Differentiable programming for gradient-based machine learning

I'm going to say something that isn't particularly relevant to the discussion occurring on this thread. Thus, we should make a new thread under Development to discuss it further. It would be helpful to plan for its implementation now instead of waiting until this SE proposal is implemented into release toolchains.

Pitch for a new thread

Making Array, Optional, Float, etc. differentiable is not part of this SE proposal, but I imagine it will come in a subsequent one.
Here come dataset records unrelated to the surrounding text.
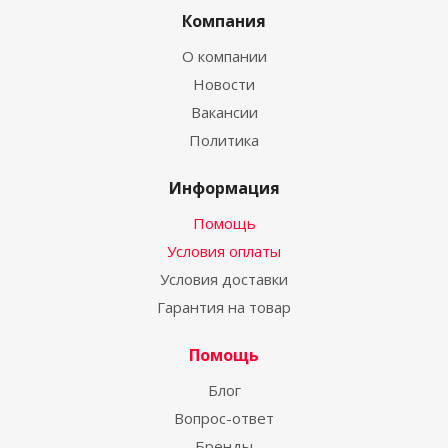
Компания
О компании
Новости
Вакансии
Политика
Информация
Помощь
Условия оплаты
Условия доставки
Гарантия на товар
Помощь
Блог
Вопрос-ответ
Бренды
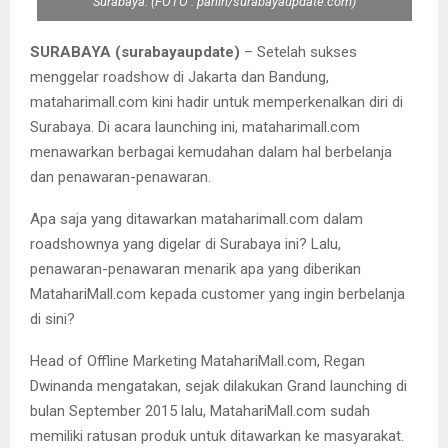
Surabaya. (FOTO : parlin/surabayaupdate.com)
SURABAYA (surabayaupdate)
– Setelah sukses
menggelar roadshow di Jakarta dan Bandung,
mataharimall.com kini hadir untuk memperkenalkan diri di
Surabaya. Di acara launching ini, mataharimall.com
menawarkan berbagai kemudahan dalam hal berbelanja
dan penawaran-penawaran.
Apa saja yang ditawarkan mataharimall.com dalam
roadshownya yang digelar di Surabaya ini? Lalu,
penawaran-penawaran menarik apa yang diberikan
MatahariMall.com kepada customer yang ingin berbelanja
di sini?
Head of Offline Marketing MatahariMall.com, Regan
Dwinanda mengatakan, sejak dilakukan Grand launching di
bulan September 2015 lalu, MatahariMall.com sudah
memiliki ratusan produk untuk ditawarkan ke masyarakat.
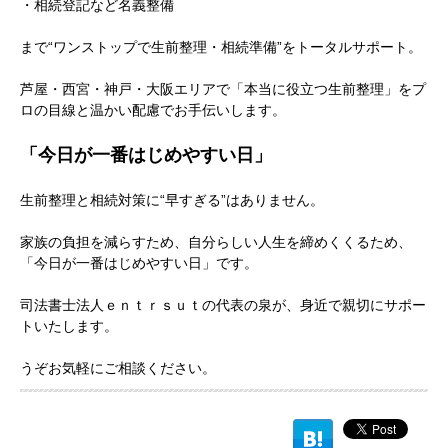
・相続登記など名義整備
まで“ワンストップで生前整理・相続準備”をトータルサポート。
芦屋・西宮・神戸・大阪エリアで「本当に役立つ生前整理」をプ
ロの目線と温かい配慮でお手伝いします。
「今日が一番はじめやすい日」
生前整理と相続対策に“早すぎる”はありません。
家族の負担を減らすため、自分らしい人生を締めくくるため、
「今日が一番はじめやすい日」です。
司法書士法人ｅｎｔｒｓｕｔの代表の泉が、身近で親切にサポー
トいたします。
うぞお気軽にご相談ください。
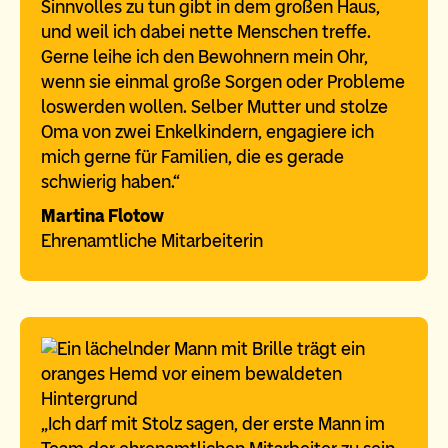
Sinnvolles zu tun gibt in dem großen Haus,
und weil ich dabei nette Menschen treffe.
Gerne leihe ich den Bewohnern mein Ohr,
wenn sie einmal große Sorgen oder Probleme
loswerden wollen. Selber Mutter und stolze
Oma von zwei Enkelkindern, engagiere ich
mich gerne für Familien, die es gerade
schwierig haben.“
Martina Flotow
Ehrenamtliche Mitarbeiterin
„Ich darf mit Stolz sagen, der erste Mann im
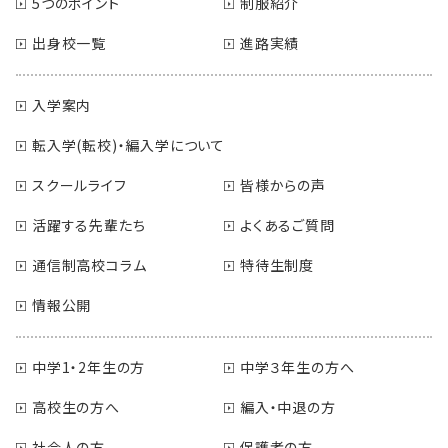
5つのポイント
制服紹介
出身校一覧
進路実績
入学案内
転入学(転校)・編入学について
スクールライフ
皆様からの声
活躍する先輩たち
よくあるご質問
通信制高校コラム
特待生制度
情報公開
中学1・2年生の方
中学３年生の方へ
高校生の方へ
編入・中退の方
社会人の方
保護者の方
There is still a lot to decide, such as what convention we'll go by for differentiating functions that have jump discontinuities. I discussed the idea of pretending we're differentiating the raw assembly instructions with @scanon. As for Array, there are many more collection types that could be differentiated. There has been progress on a DifferentiableCollection protocol, which might be possible to merge if its blocking compiler crashers have been fixed. There are also many functions of floating-point types that do not have derivatives, and a vulnerability in their test suite that allows manual derivatives to not propagate the pullback. One more thing to discuss is the unofficial Differentiation Swift package, and its role in allowing differentiation of the Stdlib before a release toolchain officially supports that.

With my current skill set, I'm much more inclined to working on the standard library than helping push ABI stability forward. So I would be very interested in having another thread where we could exclusively discuss differentiation of standard library types. Is this discussion viable at the moment?